Abstract

Brassica juncea (Indian mustard) and its sub-varieties include whole range of oilseed and vegetable mustard in China, Canada, Australia, Europe and other regions of the world. Application of genomics in varietal improvement of this crop has been limited in the past. Recently, published genome sequence has generated enormous amount of sequence information and set the stage for high-throughput functional genomics in this crop. However, high efficiency transformation has always been elusive and a major constraint in genetic improvement of this crop. Here, we report a method for high frequency in planta transformation of Indian mustard based on floral spray of Agrobacterium suspension. Successful genetic transformation was confirmed by polymerase chain reaction, reverse transcription quantitative PCR and assay for the reporter gene expression. The transformation efficiency was scored by PCR based analysis of transgene integration and expression in T1 plants. Transformation efficiency varied depending on the genotype, light conditions during co-cultivation and age of the experimental plant material.
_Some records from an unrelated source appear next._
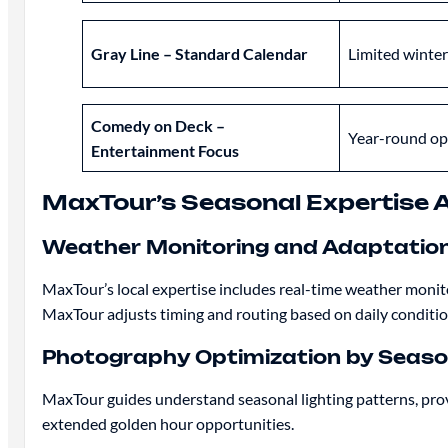
Gray Line – Standard Calendar
Limited winter
Comedy on Deck –
Year-round op
Entertainment Focus
MaxTour’s Seasonal Expertise
Weather Monitoring and Adaptatio
MaxTour’s local expertise includes real-time weather monito
MaxTour adjusts timing and routing based on daily conditio
Photography Optimization by Seas
MaxTour guides understand seasonal lighting patterns, prov
extended golden hour opportunities.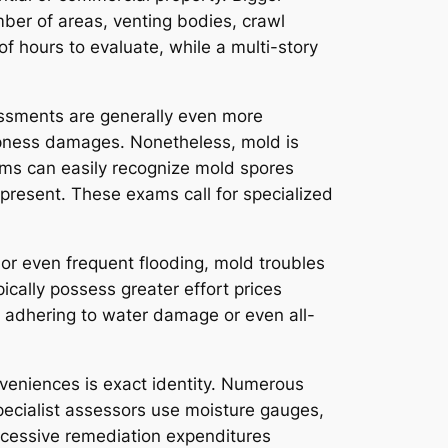
er of areas, venting bodies, crawl
f hours to evaluate, while a multi-story
essments are generally even more
ampness damages. Nonetheless, mold is
ams can easily recognize mold spores
 present. These exams call for specialized
s or even frequent flooding, mold troubles
ically possess greater effort prices
 adhering to water damage or even all-
nveniences is exact identity. Numerous
Specialist assessors use moisture gauges,
excessive remediation expenditures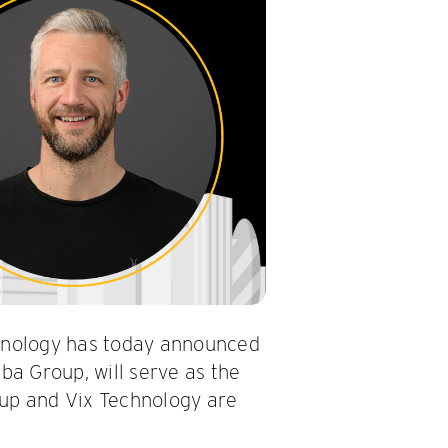
hnology has today announced
ba Group, will serve as the
oup and Vix Technology are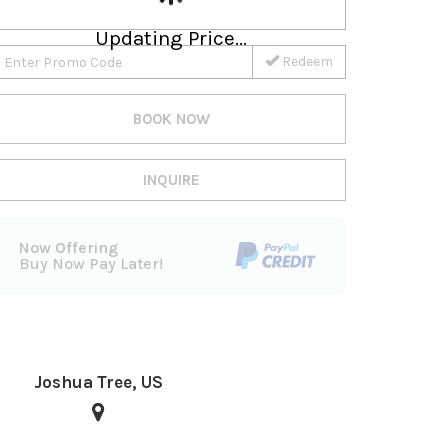
Updating Price...
Redeem
BOOK NOW
INQUIRE
Now Offering
Buy Now Pay Later!
Joshua Tree, US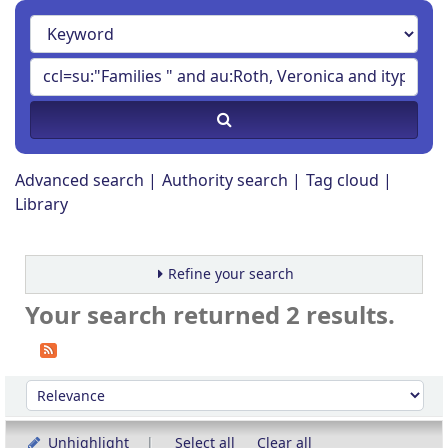
Advanced search
Authority search
Tag cloud
Library
Refine your search
Your search returned 2 results.
Sort
Sort by:
Unhighlight
Select all
Clear all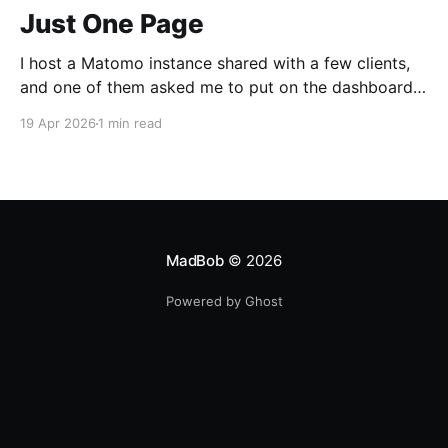
Just One Page
I host a Matomo instance shared with a few clients,
and one of them asked me to put on the dashboard
the details about a specific page. Those details are
19 Apr 2026
1 min read
easily accessible clicking the "Open Row Evolution"
button aside that same page reference in the list of
all
MadBob
© 2026
Powered by Ghost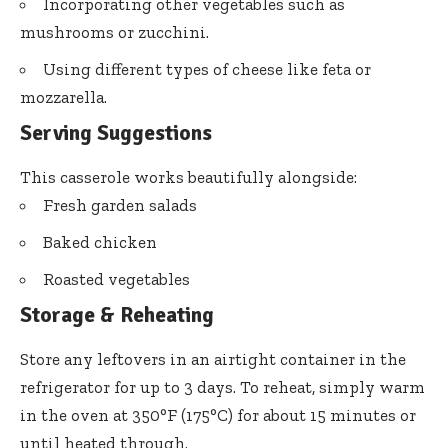
Incorporating other vegetables such as
mushrooms or zucchini.
Using different types of cheese like feta or
mozzarella.
Serving Suggestions
This casserole works beautifully alongside:
Fresh garden salads
Baked chicken
Roasted vegetables
Storage & Reheating
Store any leftovers in an airtight container in the
refrigerator for up to 3 days. To reheat, simply warm
in the oven at 350°F (175°C) for about 15 minutes or
until heated through.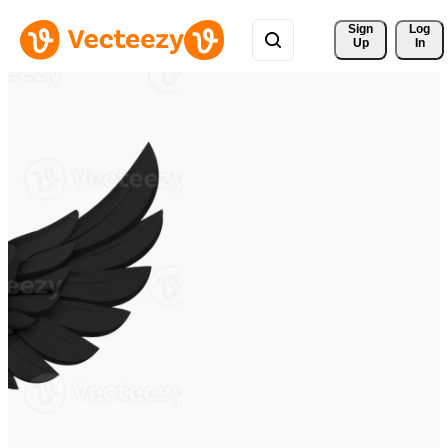
Sign 
Log
Up
In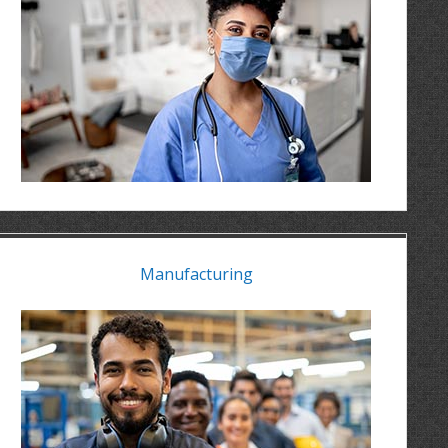
Manufacturing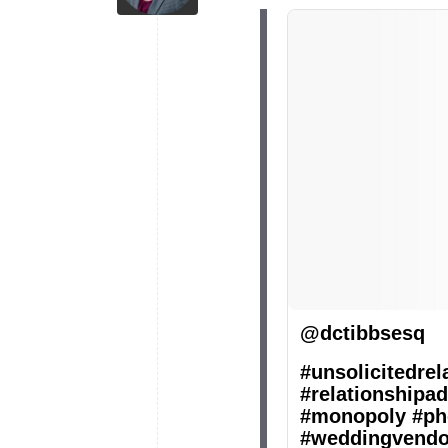
@dctibbsesq
#unsolicitedrel
#relationshipad
#monopoly
#ph
#weddingvendo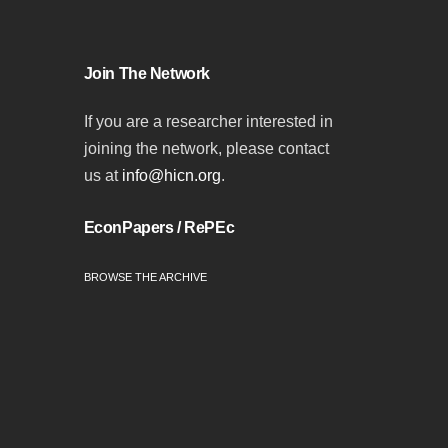
Join The Network
If you are a researcher interested in
joining the network, please contact
us at
info@hicn.org
.
EconPapers / RePEc
BROWSE THE ARCHIVE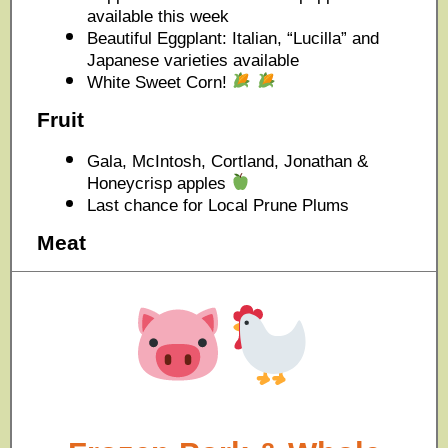
available this week
Beautiful Eggplant: Italian, “Lucilla” and
Japanese varieties available
White Sweet Corn!
Fruit
Gala, McIntosh, Cortland, Jonathan &
Honeycrisp apples
Last chance for Local Prune Plums
Meat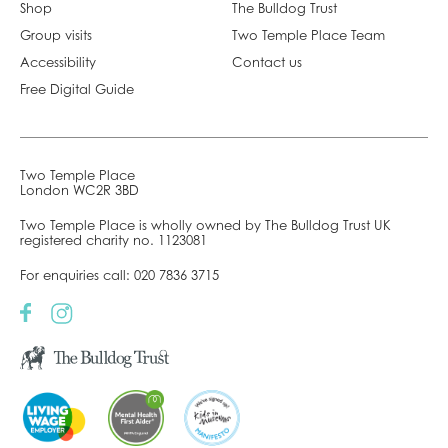
Shop
The Bulldog Trust
Group visits
Two Temple Place Team
Accessibility
Contact us
Free Digital Guide
Two Temple Place
London WC2R 3BD
Two Temple Place is wholly owned by The Bulldog Trust UK
registered charity no. 1123081
For enquiries call:
020 7836 3715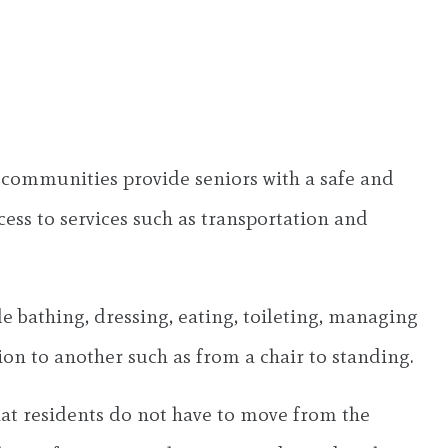
ng communities provide seniors with a safe and
cess to services such as transportation and
ude bathing, dressing, eating, toileting, managing
on to another such as from a chair to standing.
at residents do not have to move from the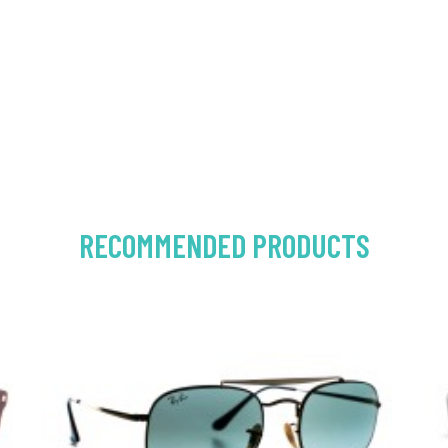
RECOMMENDED PRODUCTS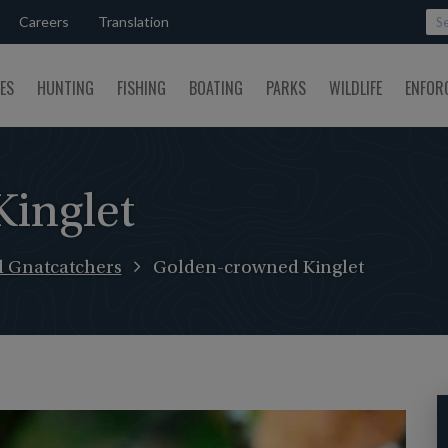
Careers
Translation
SES
HUNTING
FISHING
BOATING
PARKS
WILDLIFE
ENFOR
inglet
d Gnatcatchers
Golden-crowned Kinglet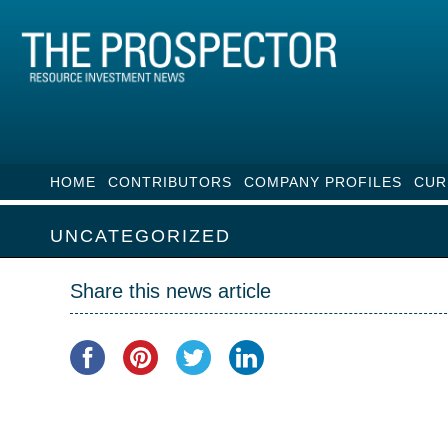
HOME
CONTRIBUTORS
COMPANY PROFILES
CUR
UNCATEGORIZED
Share this news article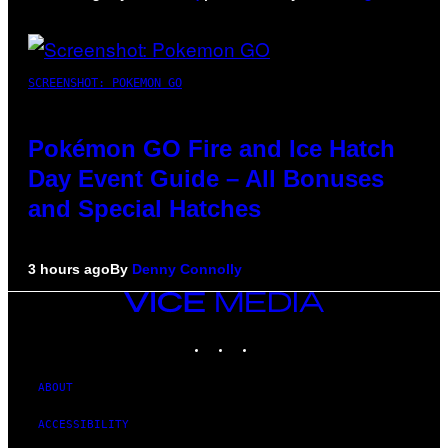
SCREENSHOT: POKEMON GO
Pokémon GO Fire and Ice Hatch
Day Event Guide – All Bonuses
and Special Hatches
3 hours ago
By
Denny Connolly
VICE
MEDIA
INSTAGRAM
TIKTOK
YOUTUBE
ABOUT
ACCESSIBILITY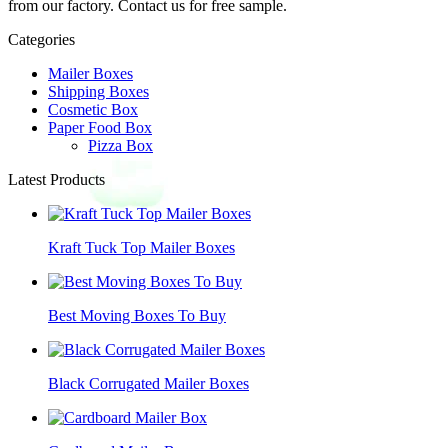
from our factory. Contact us for free sample.
Categories
Mailer Boxes
Shipping Boxes
Cosmetic Box
Paper Food Box
Pizza Box
Latest Products
Kraft Tuck Top Mailer Boxes
Best Moving Boxes To Buy
Black Corrugated Mailer Boxes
This method being simple and highly reproducible will be immensely beneficial for functional genomics and transgenic development programme in B. juncea. Efficiency of genetic transformation is elusive and a major constraint in Brassica juncea in spite of it being known as amenable species. It has been a major constraint for rapid functional genomics of genome sequence that has been recently published. An in-planta method has been developed which led to 30% transformation efficiency. It involved a typical mechanical maneuvering on the unopened buds before spraying of Agrobacterium suspensions.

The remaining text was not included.